→ **Exercise instructions**
For this exercise, copy exactly the lines below from the one with "On Gilwern canal" through the one with "In-person visits can differ in expenses" and leave out the pictures.

→ **Data**

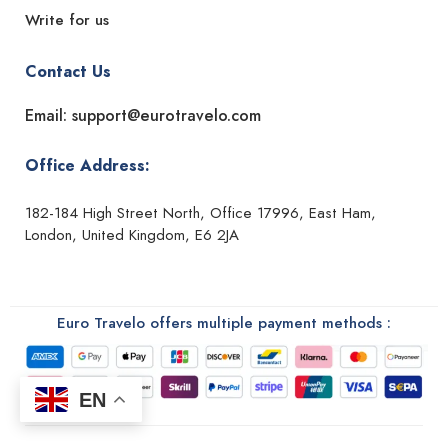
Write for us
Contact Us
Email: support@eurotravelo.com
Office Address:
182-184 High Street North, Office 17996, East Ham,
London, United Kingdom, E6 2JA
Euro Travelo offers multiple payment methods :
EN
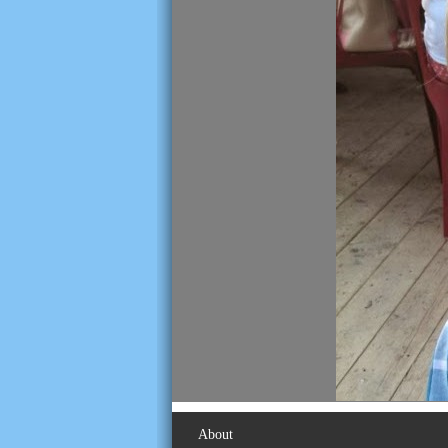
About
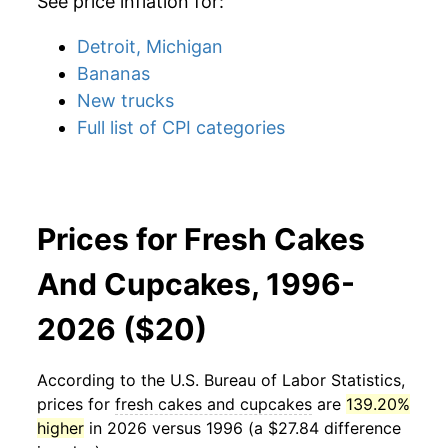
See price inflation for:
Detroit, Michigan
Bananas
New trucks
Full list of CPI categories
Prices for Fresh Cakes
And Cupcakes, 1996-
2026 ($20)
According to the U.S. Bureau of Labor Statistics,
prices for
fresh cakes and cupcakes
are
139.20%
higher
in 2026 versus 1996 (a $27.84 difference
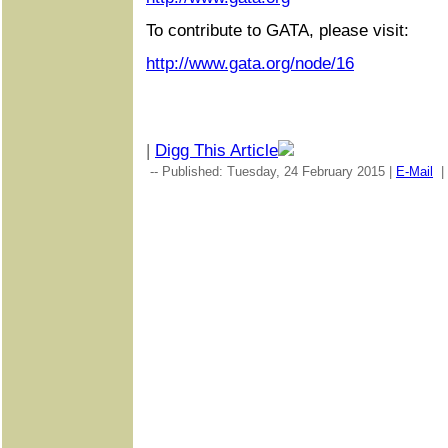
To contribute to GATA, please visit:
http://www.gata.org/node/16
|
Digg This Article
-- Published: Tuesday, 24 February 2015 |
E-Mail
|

...

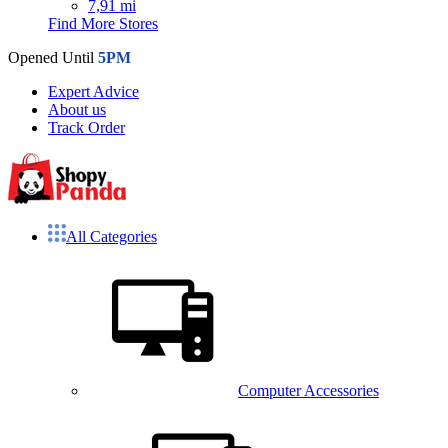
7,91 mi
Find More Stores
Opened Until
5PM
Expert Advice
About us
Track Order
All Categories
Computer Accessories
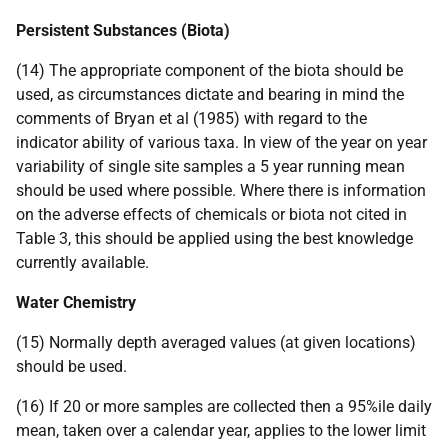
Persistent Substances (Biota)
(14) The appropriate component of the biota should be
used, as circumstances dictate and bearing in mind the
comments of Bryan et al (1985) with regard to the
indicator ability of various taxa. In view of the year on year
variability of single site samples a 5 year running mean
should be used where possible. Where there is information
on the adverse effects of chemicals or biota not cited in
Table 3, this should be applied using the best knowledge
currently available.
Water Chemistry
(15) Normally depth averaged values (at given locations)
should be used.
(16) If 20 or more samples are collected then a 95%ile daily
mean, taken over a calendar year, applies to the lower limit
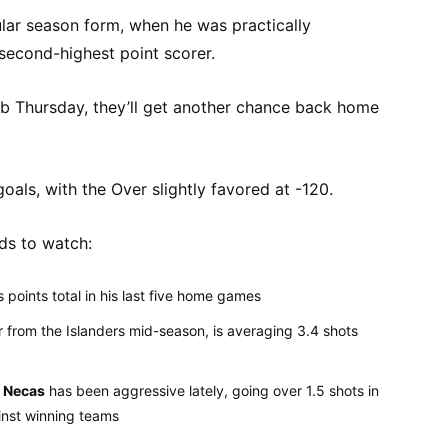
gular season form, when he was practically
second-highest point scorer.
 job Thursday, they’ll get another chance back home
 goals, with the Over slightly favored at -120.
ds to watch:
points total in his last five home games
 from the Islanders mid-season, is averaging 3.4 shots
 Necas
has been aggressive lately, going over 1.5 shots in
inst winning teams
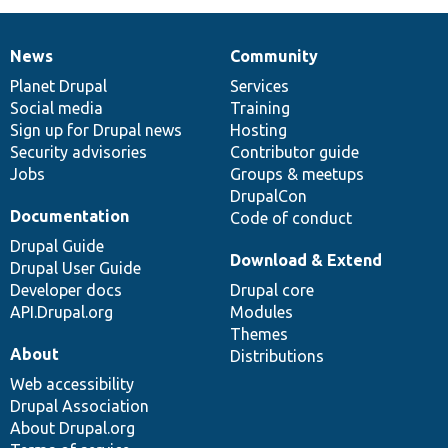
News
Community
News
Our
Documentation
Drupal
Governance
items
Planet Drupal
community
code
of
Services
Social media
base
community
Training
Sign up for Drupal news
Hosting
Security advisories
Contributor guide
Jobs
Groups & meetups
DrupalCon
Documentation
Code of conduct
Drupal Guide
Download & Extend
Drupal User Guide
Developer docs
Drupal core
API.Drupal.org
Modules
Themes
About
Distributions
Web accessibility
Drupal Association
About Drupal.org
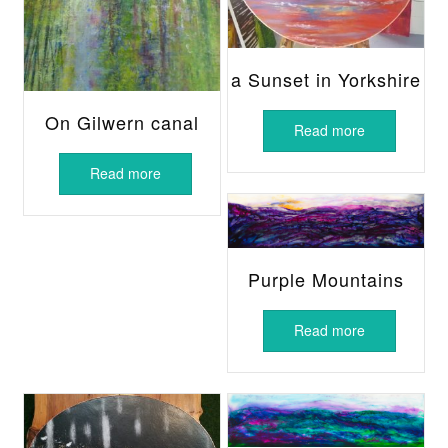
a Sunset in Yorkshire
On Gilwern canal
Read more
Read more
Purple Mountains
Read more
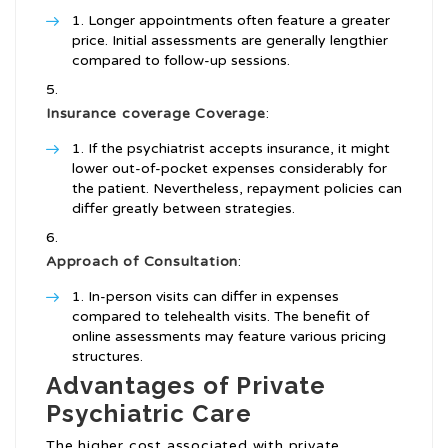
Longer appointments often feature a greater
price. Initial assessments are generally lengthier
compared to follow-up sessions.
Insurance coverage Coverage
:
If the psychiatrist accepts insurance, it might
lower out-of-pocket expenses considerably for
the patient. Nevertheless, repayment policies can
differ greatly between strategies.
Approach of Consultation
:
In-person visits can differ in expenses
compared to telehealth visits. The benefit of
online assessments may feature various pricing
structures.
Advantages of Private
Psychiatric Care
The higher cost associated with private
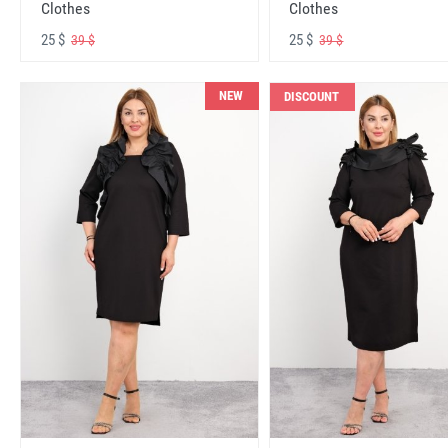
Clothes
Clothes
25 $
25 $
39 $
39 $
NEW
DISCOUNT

==

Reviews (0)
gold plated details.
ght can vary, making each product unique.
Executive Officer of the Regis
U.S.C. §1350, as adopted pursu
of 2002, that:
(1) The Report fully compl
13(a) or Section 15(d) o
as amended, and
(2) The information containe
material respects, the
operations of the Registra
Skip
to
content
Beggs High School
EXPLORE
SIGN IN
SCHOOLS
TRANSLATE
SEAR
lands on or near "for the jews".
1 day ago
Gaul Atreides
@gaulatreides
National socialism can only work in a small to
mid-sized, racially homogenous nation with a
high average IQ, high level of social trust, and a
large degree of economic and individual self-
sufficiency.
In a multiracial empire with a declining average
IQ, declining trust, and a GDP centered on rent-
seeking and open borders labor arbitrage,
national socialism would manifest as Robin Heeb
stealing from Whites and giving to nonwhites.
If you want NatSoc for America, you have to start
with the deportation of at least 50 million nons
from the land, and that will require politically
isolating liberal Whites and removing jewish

→ **Completed exercise**
On Gilwern canal
Read more
Read more
Purple Mountains
Read more
Longer appointments often feature a greater
price. Initial assessments are generally lengthier
compared to follow-up sessions.
Insurance coverage Coverage
:
If the psychiatrist accepts insurance, it might
lower out-of-pocket expenses considerably for
the patient. Nevertheless, repayment policies can
differ greatly between strategies.
Approach of Consultation
:
In-person visits can differ in expenses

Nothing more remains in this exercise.